Focus Order: The Hidden Backbone of Accessibility

A good test doesn’t just verify visibility; it ensures the focus order flows correctly.

When a modal opens, focus should move inside it. When it closes, focus should return to where it came from. This isn’t a nicety — it’s the only way keyboard users can navigate.


test("focus is trapped inside dialog", async () => {
  const user = userEvent.setup();
  render(<Dialog />);
  
  await user.click(screen.getByRole("button", { name: /open dialog/i }));
  
  // Tab through elements
  await user.tab();
  expect(screen.getByRole("textbox")).toHaveFocus();

  await user.tab();
  expect(screen.getByRole("button", { name: /close/i })).toHaveFocus();

  // Shift+Tab should loop
  await user.tab({ shift: true });
  expect(screen.getByRole("textbox")).toHaveFocus();
});

Here we’re not checking classes or order of elements — we’re testing navigation experience. A real user doesn’t care about DOM z-indexes; they care that pressing Tab just works.


Event Flow: Beyond Clicks

Clicks are easy. Event flow is hard. For example, pressing Enter on a button should behave like a click. Pressing Escape in a dialog should close it. Keyboard behavior defines accessibility as much as ARIA labels do.


test("Escape key closes dialog", async () => {
  const user = userEvent.setup();
  render(<Dialog />);
  await user.click(screen.getByRole("button", { name: /open dialog/i }));

  await user.keyboard("{Escape}");
  expect(screen.queryByRole("dialog")).not.toBeInTheDocument();
});

These tests make no assumptions about your internal handlers. They care only about how the interface responds — which is precisely what a11y tools like VoiceOver or NVDA simulate.


Don’t Snapshot, Don’t Screenshot

Snapshots are tempting: instant gratification, zero thought. But they’re brittle. Change a class name, break a test. Add whitespace, break a test. None of it matters to users.

You want tests that break for the right reasons — broken interactions, lost focus, missing semantics. A green test suite should mean “my app still works,” not “my markup still looks vaguely familiar.”


Assert Semantics, Not Structure

Accessibility is semantic glue. Screen readers don’t “see” your HTML; they read roles and labels.
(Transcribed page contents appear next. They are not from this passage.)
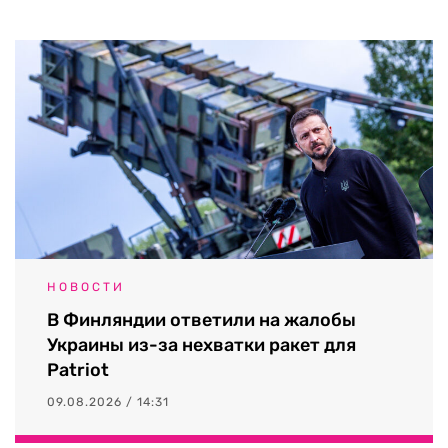
НОВОСТИ
В Финляндии ответили на жалобы
Украины из-за нехватки ракет для
Patriot
09.08.2026 / 14:31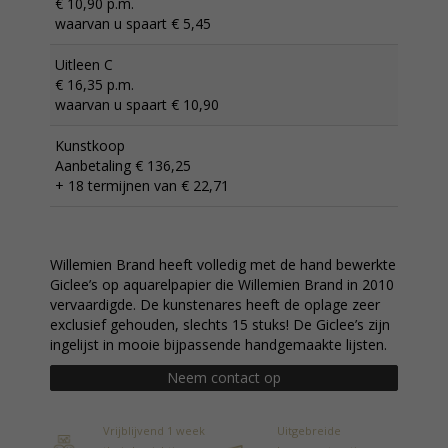
€ 10,90 p.m.
waarvan u spaart € 5,45
Uitleen C
€ 16,35 p.m.
waarvan u spaart € 10,90
Kunstkoop
Aanbetaling € 136,25
+ 18 termijnen van € 22,71
Willemien Brand heeft volledig met de hand bewerkte
Giclee’s op aquarelpapier die Willemien Brand in 2010
vervaardigde. De kunstenares heeft de oplage zeer
exclusief gehouden, slechts 15 stuks! De Giclee’s zijn
ingelijst in mooie bijpassende handgemaakte lijsten.
Neem contact op
Vrijblijvend 1 week
Uitgebreide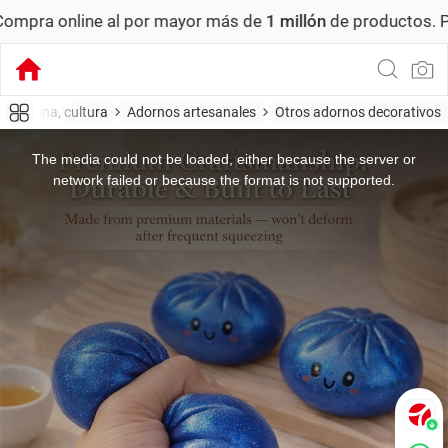
nline al por mayor más de
1 millón
de productos.
Pedido m
Oficina, cultura
Adornos artesanales
Otros adornos decorativos
This
is
a
The media could not be loaded, either because the server or
modal
window.
network failed or because the format is not supported.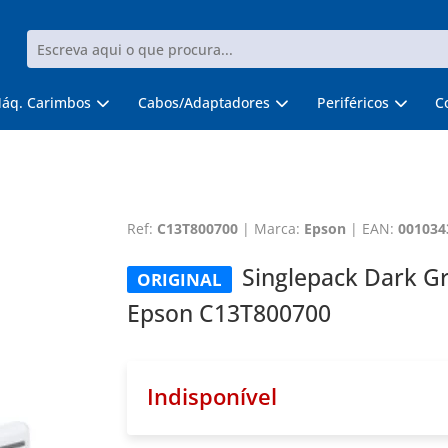
áq. Carimbos
Cabos/Adaptadores
Periféricos
C
Ref:
C13T800700
|
Marca:
Epson
|
EAN:
001034
Singlepack Dark G
ORIGINAL
Epson C13T800700
Indisponível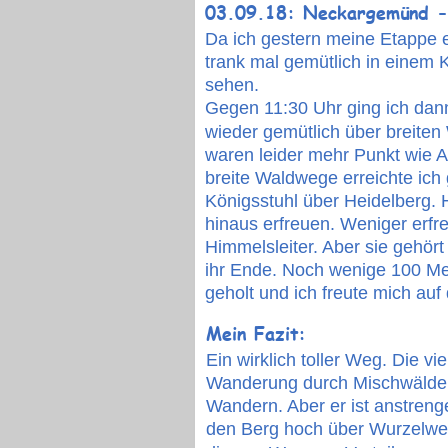
03.09.18: Neckargemünd -
Da ich gestern meine Etappe er
trank mal gemütlich in einem K
sehen.
Gegen 11:30 Uhr ging ich dan
wieder gemütlich über breite
waren leider mehr Punkt wie 
breite Waldwege erreichte ic
Königsstuhl über Heidelberg. 
hinaus erfreuen. Weniger erfr
Himmelsleiter. Aber sie gehör
ihr Ende. Noch wenige 100 Me
geholt und ich freute mich au
Mein Fazit:
Ein wirklich toller Weg. Die v
Wanderung durch Mischwälder,
Wandern. Aber er ist anstrenge
den Berg hoch über Wurzelweg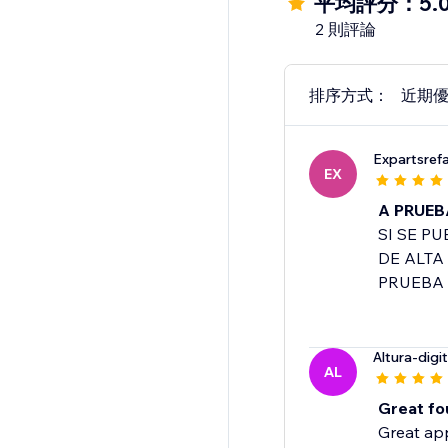
平均評分：5.
2 則評論
排序方式：
近期
Expartsref
EX
A PRUEB
SI SE P
DE ALTA
PRUEBA
Altura-digit
AL
Great fo
Great app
Use getByRole, getByLabelText, and getByText over selectors:


expect(screen.getByRole("dialog")).toHaveAccessibleName("Settings");
expect(screen.getByRole("button", { name: /save/i })).toBeEnabled();

This ensures that your component communicates intent, not just appearance. A component without a role is invisible to assistive tech — and that’s a failure of design, not style.


Write Tests as Narratives

A great test reads like a story:

“The user opens the menu, selects an option, and sees feedback.”

Tests are documentation for your UX contract — they define what “working” means. Future contributors can refactor your internals freely, as long as these stories still hold true.


Truth Over Coverage

100% coverage means nothing if it’s testing lies. Interaction truth — the faithful reproduction of user experience — is the only metric that matters.

When your tests:

  • Navigate like a keyboard user,
  • Read like a screen reader,
  • Click like a real person,

…then your component isn’t just tested. It’s trusted.


No screenshots. No snapshots. Just the truth of interaction.

Because that’s how users experience your app — one focus ring, one event, one intention at a time.